Key Anatomic/Physiologic Issues and Imaging Findings/Techniques
The sinus tarsi (ST) and the canalis tarsi comprise the conical interosseous cavity that exists between the common concave surfaces of the talus and the calcaneus. The canalis consists of a narrow channel posteromedially and connects to an expanded ST anterolaterally. Within this funneled cavity lies a complex and often variable ligamentous complex. Magnetic resonance imaging (MRI) is the preferred modality for visualization of this complex system and for the evaluation of STS. Assessment of the ST following an acute injury may also be accomplished with computed tomography (CT). Most STS cases are posttraumatic. Chronic inversion injuries and instability may lead to rupture of the cervical ligament, interosseous talocalcaneal ligament or any other of the supporting structures. This is often preceded by calcaneofibular and anterior talofibular ligament injuries. The resulting scar tissue can cause pain and subjective feelings of instability. ST encroachment may also occur with lesions such as cysts /neoplasms, osseous overgrowth from tarsal coalition and pes cavus /planus deformities.

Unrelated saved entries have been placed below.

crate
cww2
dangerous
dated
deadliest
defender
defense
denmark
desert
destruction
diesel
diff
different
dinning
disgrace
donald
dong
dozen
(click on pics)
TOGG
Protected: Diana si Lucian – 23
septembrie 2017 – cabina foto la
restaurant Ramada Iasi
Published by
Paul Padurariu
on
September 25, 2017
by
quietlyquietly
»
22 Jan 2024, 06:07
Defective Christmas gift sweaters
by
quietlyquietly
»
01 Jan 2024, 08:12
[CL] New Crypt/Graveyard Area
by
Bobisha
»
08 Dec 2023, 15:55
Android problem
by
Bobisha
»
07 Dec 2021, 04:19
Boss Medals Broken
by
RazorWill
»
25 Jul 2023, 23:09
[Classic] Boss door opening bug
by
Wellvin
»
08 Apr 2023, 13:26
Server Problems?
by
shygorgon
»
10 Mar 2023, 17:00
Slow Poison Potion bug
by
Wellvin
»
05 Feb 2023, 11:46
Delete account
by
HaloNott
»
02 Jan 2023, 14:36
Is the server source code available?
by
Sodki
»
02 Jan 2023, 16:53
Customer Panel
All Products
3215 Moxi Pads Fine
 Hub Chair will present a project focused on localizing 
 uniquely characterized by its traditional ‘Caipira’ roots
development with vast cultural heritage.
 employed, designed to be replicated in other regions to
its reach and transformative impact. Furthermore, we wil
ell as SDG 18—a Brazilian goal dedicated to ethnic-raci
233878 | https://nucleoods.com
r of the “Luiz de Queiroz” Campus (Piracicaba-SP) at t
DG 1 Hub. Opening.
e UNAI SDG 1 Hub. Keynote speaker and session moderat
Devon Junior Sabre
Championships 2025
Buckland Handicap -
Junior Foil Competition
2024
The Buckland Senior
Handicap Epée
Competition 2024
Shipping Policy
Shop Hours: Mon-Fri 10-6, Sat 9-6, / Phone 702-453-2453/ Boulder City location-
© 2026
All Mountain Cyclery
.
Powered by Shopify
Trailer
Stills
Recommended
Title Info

Inflammatory conditions also implicated in STS include gout, osteoarthritis and synovitis related diseases such as rheumatoid arthritis.

Conclusion
Proper evaluation of the components of the ST and canalis is a difficult task and is often an area of neglected diagnostic attention. Educating radiologists and providing a systematic approach for identifying pathology and diagnosing STS will allow for proper classification of acute and chronic ankle injuries with subtalar joint instability. This heightened understanding and confidence for the diagnosis of STS may provide added options for medical and surgical therapy otherwise not offered to the patient.